Background
Homeodomain (HD) proteins contain an evolutionarily conserved helix-turn-helix (HTH) DNA-binding motif and act as transcription factors to control gene expression. A previous study showed that the HD gene Homez is highly enriched in adult testes. However, the role of HOMEZ in spermatogenesis and male fertility remains unknown.
Conclusions
Homez knockout mice are fertile and are not essential for germ cell development. These findings could prevent unnecessary duplicative work by other groups.
Methods
Using CRISPR/Cas9 technology, Homez mutant mice were generated and performed histological, immunofluorescence, quantitative reverse transcription-polymerase chain reaction (qRT-PCR), Western blot and mating assays to analyze the phenotype of Homez mutants.
Results
Molecular phylogenetic analyses indicated that the HOMEZ is evolutionarily conserved among mammalian species. qRT-PCR and Western blot analyses showed that Homez is highly expressed in the testis, with a relatively increased expression trend during spermatogenesis. Homez mutant males were viable and showed no differences in body and testis weight compared to their wild-type.
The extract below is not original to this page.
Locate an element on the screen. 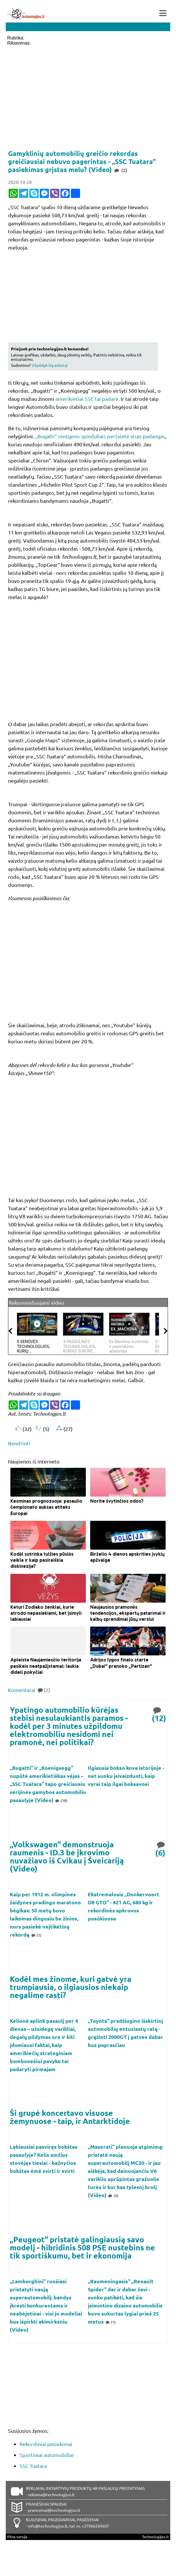 Image resolution: width=176 pixels, height=2576 pixels. Ilgiausia bokso kova istorijoje - net sunku įsivaizduoti, kaip vyrai taip ilgai boksavosi is located at coordinates (126, 1775).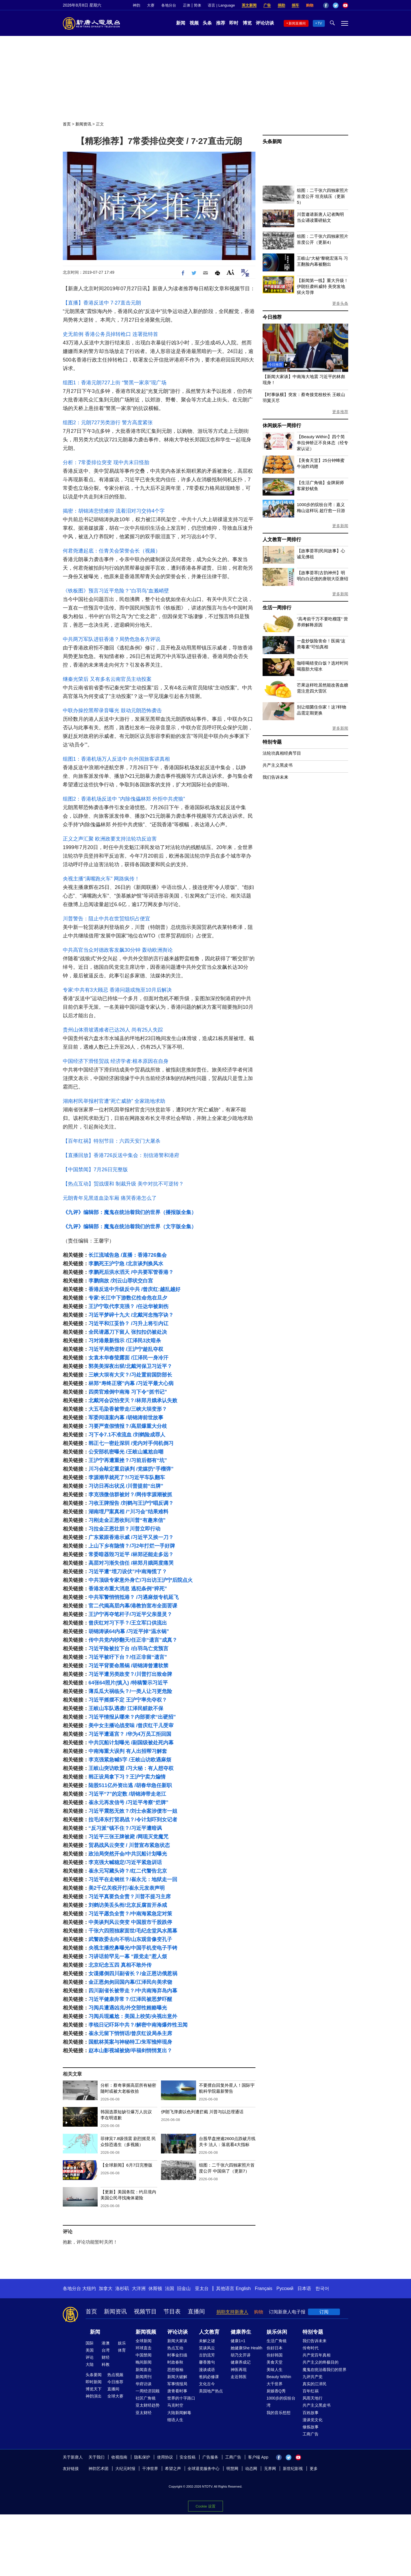 The width and height of the screenshot is (411, 2576). What do you see at coordinates (336, 5) in the screenshot?
I see `Twitter` at bounding box center [336, 5].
In addition, mating between Homez mutant males and wild-type females produced normal litter sizes. Moreover, histopathology detected complete spermatogenesis in the seminiferous tubules and mature spermatozoa in the epididymides from Homez knockout males. Furthermore, significantly increased transcription of three Zhx genes were found in Homez mutatnt testes compared with wild-type testes. Conclusions: Homez knockout mice are fertile and are not essential for germ cell development. These findings could prevent unnecessary duplicative work by other groups.